* _TRY IT_:
Your output should be each line from the material below that has the word "einen".
(SOURCE DATA Opens)
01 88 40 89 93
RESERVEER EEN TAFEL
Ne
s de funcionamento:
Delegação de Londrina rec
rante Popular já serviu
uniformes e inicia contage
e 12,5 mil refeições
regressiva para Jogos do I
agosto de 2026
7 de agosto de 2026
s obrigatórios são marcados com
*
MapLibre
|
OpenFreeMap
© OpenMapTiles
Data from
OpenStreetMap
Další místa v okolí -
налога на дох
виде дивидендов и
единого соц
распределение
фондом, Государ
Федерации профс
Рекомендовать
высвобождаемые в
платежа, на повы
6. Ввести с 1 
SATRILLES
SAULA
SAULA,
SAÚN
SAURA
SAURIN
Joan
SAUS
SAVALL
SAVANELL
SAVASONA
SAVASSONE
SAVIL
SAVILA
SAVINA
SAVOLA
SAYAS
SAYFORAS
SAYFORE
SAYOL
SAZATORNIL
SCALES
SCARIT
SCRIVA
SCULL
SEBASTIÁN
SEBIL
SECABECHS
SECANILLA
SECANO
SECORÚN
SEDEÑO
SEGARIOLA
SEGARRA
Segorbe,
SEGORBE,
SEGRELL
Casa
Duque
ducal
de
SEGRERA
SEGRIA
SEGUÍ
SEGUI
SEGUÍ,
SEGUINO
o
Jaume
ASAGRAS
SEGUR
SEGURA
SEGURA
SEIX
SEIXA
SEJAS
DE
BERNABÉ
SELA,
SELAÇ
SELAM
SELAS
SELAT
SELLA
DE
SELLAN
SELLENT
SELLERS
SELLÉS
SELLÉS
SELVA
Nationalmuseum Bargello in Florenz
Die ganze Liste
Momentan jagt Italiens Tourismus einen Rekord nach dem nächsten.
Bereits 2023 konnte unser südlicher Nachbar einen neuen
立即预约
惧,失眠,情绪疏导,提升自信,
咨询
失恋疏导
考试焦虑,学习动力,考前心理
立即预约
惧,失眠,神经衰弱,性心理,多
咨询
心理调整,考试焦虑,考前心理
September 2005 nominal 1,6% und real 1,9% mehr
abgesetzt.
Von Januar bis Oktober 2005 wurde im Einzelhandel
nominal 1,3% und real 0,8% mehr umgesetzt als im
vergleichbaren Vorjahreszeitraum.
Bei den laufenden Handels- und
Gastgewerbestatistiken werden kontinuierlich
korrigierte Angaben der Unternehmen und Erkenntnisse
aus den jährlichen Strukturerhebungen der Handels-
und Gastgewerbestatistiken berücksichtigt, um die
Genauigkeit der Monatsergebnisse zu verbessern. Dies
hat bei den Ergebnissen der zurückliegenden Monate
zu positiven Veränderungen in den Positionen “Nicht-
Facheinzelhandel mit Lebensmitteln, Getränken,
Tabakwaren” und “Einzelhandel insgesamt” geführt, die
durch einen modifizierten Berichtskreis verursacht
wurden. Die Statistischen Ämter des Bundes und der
(SOURCE DATA Closes)
* _SOLUTION FOR THIS TASK_:
Momentan jagt Italiens Tourismus einen Rekord nach dem nächsten.
Bereits 2023 konnte unser südlicher Nachbar einen neuen
durch einen modifizierten Berichtskreis verursacht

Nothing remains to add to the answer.